BERLIN — Years after an initial plan to develop Seahawk Road was abandoned, a new developer briefed the Worcester County Board of Education this week about a vision for the area.

Rinnier Development Company (RDC) hopes to add both retail and residential facilities on Seahawk Road, directly adjacent to Stephen Decatur High and Middle Schools.

Representing RDC, attorney Mark Cropper led his presentation by drawing a distinct line between what other developers had considered adding to Seahawk Road in the 2000s and what RDC looks to do.

“I think one of the principle differences between the earlier proposal for this property and what’s being proposed now is that none of the earlier proposals were inclusive of a residential component. A large portion of this is residential in nature,” Cropper said.

RDC Vice President Blair Rinnier told the board that his company has already purchased the 120 acres across from the two schools and is considering adding another nearby parcel. The plan RDC has is to find a few retailers who are willing to enter into a contract with them to add facilities on Seahawk Road. That would only be for the space closest to Route 50 and Seahawk Road, however, with the majority of the parcel RDC owns slated to be devoted to residential apartment units.

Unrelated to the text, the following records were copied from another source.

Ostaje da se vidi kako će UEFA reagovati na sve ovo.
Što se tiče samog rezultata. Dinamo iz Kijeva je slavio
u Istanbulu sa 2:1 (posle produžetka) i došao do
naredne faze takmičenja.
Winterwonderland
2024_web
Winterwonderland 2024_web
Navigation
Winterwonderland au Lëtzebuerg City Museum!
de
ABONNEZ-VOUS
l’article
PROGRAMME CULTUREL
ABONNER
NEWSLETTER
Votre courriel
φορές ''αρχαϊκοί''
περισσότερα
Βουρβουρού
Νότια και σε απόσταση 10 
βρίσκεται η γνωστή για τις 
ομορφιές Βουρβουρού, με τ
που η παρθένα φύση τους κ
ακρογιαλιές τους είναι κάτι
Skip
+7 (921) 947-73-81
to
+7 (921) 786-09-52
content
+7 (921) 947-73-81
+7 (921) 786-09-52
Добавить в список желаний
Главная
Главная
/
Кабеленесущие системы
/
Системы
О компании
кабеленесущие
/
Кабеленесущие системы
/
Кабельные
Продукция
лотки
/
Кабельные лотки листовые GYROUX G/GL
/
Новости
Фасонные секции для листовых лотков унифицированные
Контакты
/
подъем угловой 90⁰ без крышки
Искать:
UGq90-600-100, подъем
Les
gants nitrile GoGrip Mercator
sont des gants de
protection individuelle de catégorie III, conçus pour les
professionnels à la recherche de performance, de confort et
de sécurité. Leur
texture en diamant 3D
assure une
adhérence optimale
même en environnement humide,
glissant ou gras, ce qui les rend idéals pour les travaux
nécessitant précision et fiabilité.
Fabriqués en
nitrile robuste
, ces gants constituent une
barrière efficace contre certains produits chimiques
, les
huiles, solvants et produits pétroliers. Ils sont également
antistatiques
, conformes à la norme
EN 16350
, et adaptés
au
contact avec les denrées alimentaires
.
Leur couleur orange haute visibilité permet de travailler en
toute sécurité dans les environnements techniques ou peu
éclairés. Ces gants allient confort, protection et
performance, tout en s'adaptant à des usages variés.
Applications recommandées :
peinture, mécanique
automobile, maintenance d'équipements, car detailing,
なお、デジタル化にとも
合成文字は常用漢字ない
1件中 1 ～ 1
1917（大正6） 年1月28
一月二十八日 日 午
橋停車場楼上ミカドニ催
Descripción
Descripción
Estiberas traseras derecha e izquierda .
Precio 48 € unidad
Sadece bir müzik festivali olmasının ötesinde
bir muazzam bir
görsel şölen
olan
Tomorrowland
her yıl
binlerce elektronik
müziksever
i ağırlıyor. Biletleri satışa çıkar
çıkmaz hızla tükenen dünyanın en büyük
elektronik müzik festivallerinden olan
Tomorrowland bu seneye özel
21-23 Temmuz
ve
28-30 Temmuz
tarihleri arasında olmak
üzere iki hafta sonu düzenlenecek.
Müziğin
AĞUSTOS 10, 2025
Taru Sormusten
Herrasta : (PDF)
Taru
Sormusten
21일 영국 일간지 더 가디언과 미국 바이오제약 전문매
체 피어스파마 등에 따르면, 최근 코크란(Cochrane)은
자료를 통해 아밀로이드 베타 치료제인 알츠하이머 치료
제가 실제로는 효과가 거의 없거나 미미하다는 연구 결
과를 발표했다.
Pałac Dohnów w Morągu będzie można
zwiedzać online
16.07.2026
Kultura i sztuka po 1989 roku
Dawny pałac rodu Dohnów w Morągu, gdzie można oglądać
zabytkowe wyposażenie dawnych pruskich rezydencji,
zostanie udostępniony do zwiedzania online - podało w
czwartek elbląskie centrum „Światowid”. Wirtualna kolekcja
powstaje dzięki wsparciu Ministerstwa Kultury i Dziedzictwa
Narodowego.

Once fully realized, which Rinnier stressed could take 10 to 15 years, the RDC-owned property on Seahawk Road could have around 375,000 square feet of commercial space as well as up to 900 apartment units. While that level of development would represent a major shift from what exists in the area today, Rinnier told the school board that everything would be done in phases and that RDC has put careful thought in how to manage the growth.

The developer would be installing a service road, Cropper added, which would serve to allow easy ingress and egress from the nearby schools.

“We want to make it as easy as possible for students, parents, anybody accessing the school to utilize the service road, which is directly across from the parking lot,” he said.

A service road would be a major improvement, according to Cropper, as anyone leaving or entering either school now has to make use of Seahawk Road, a situation that can result in heavy traffic during the school year at certain points of the day.

“Really, what you’re doing in my opinion, it’s a relief valve that the schools don’t have right now,” said Cropper. “Right now, you are very limited on how your busses, your students, and your parents can exit the school.”

Additionally, because new residential and commercial development will always increase traffic in an area, Cropper said that RDC will design their development in a way that will make it impossible for people to pile onto Flower Street to use it as a shortcut.

“You cannot exit the property and turn left. Nor can you travel in a northerly direction on Seahawk and turn right,” he said.

Traffic from the potential retail project shouldn’t mix with the school during the school year, either, noted Rinnier. The times when schools are busiest, early morning and mid-afternoon, aren’t typical rush hours. Any interference can be addressed as the development grows in increments, he promised.

“There are some complementing traffic patterns there. This will be done in phases so anything that we find that is a concern, we can all go back to that conversation again and talk about how to best solve it,” said Rinnier.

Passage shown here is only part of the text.